I don't think Ben Thomas and Whitestone were the same. I worked for Whitestone on afognak island and Whitestone had a camp on one end of the island a Thomas had a camp in a different cove. I think cliff Walker owned Whitestone while I was there but that was 12-13 years ago so I'm probably mistaken
 

John C.

Senior Member
Joined
Jun 11, 2007
Messages
12,865
Location
Northwest
Occupation
Machinery & Equipment Appraiser
There is a native corporation logging in Yakutat now. That is all native land and not part of the Tongass.
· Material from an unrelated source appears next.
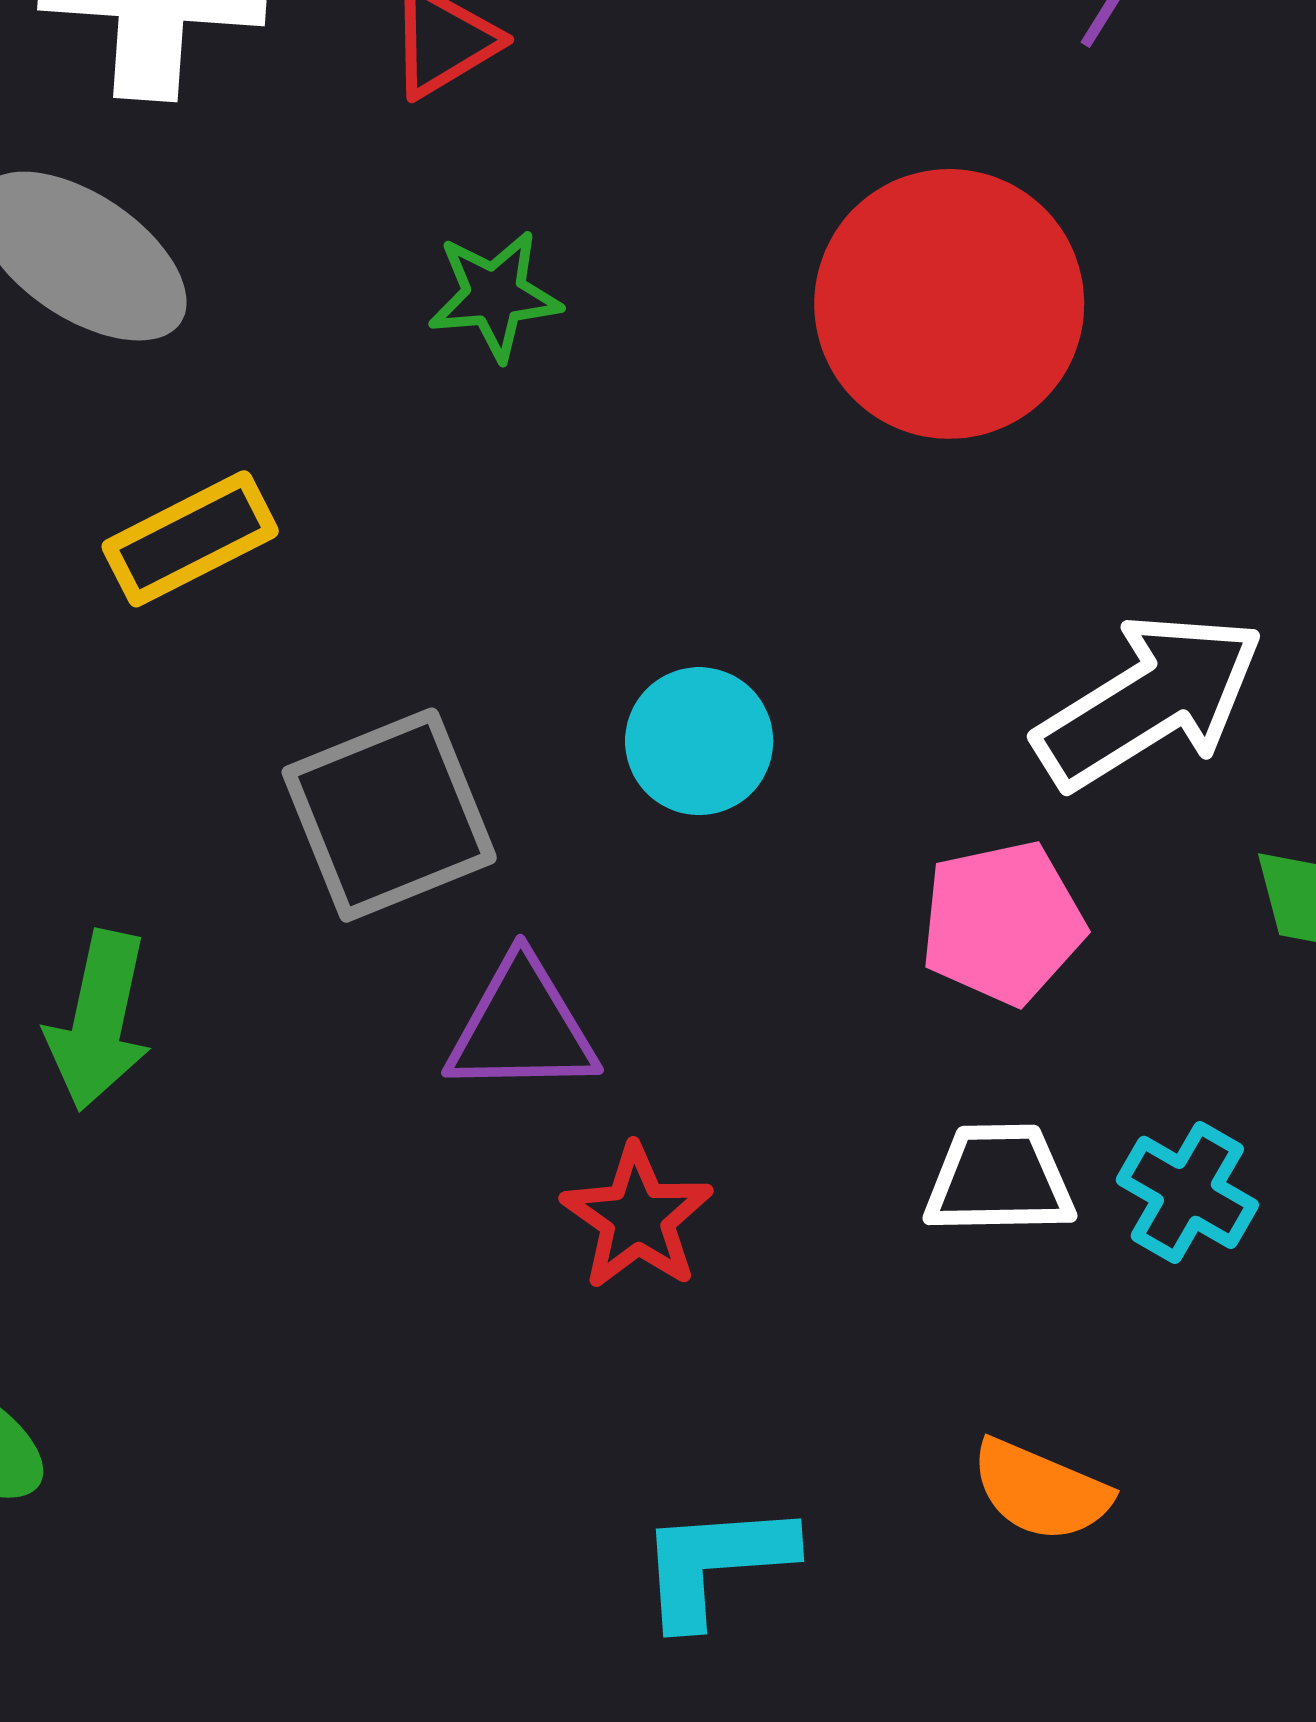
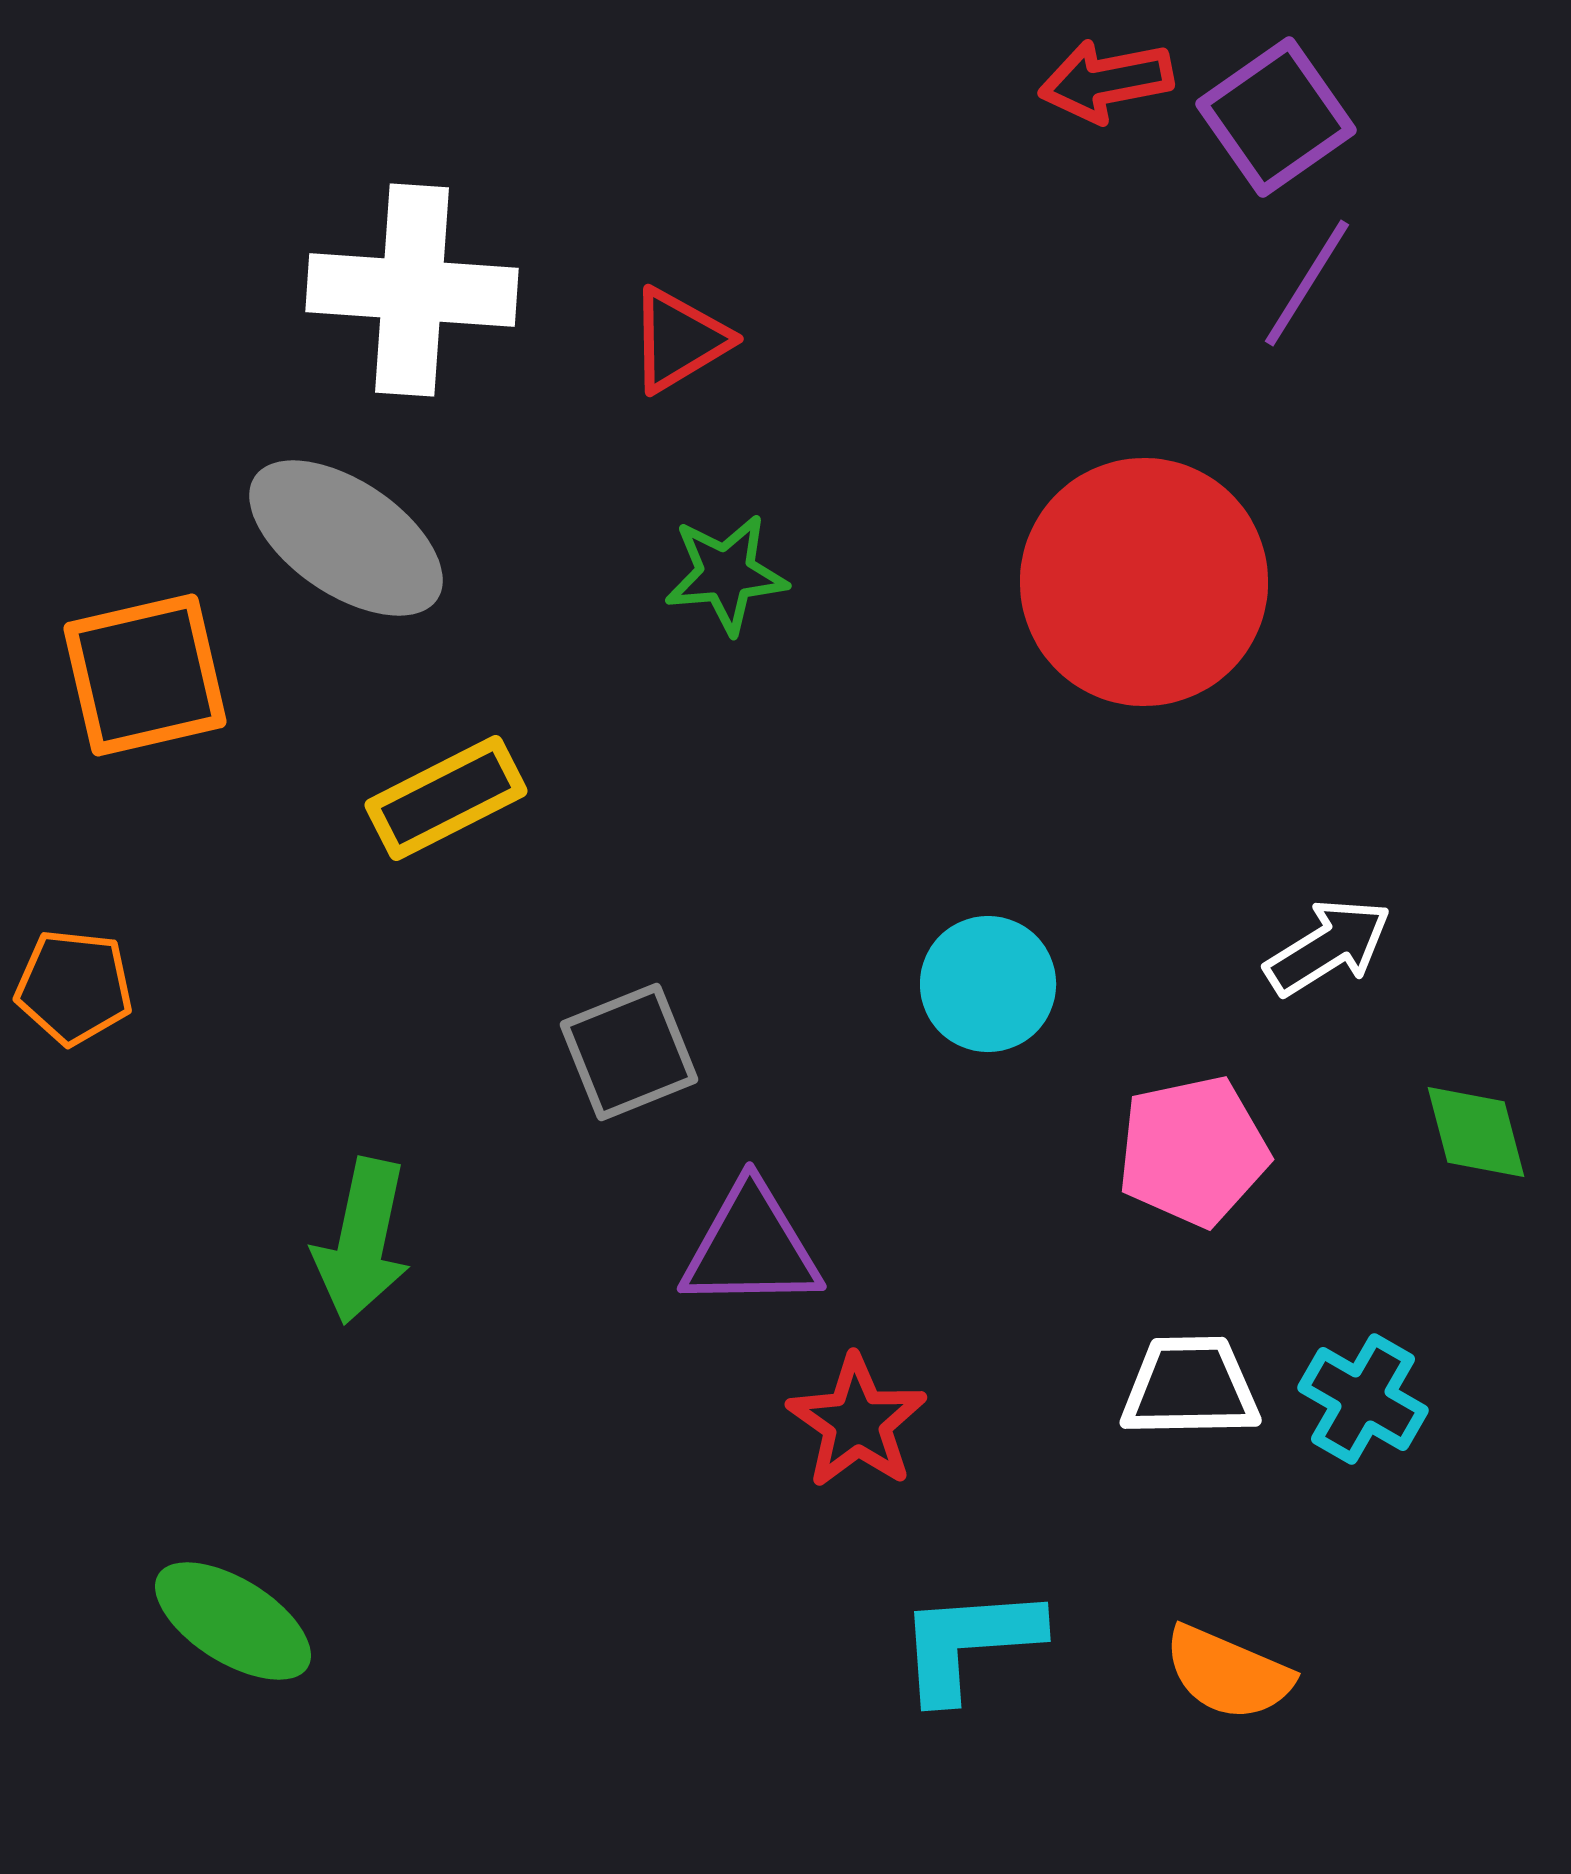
white arrow: (1149, 701) -> (1328, 947), size x0.6
cyan circle: (699, 741) -> (988, 984), moved
gray square: (389, 815) -> (629, 1052), size x0.7
cyan L-shape: (715, 1563) -> (969, 1643), moved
It was a long time ago and my memory is getting fuzzier all the time. I didn't get to a Whitestone camp but knew other mechanics that did, so probably have that wrong. I usually spent a day or two in a camp working on a machine. Longest time was a week and I don't remember the camp names much anymore.
 

hoechucker

Well-Known Member
Joined
Mar 31, 2011
Messages
249
Location
n.cal
I'm pretty sure but not positive that we were logging forest service timber in yakutat but I can't be positive. It was a pretty huge blow down sale, supposed to have been years of work. I was only there a short time when it was shut down.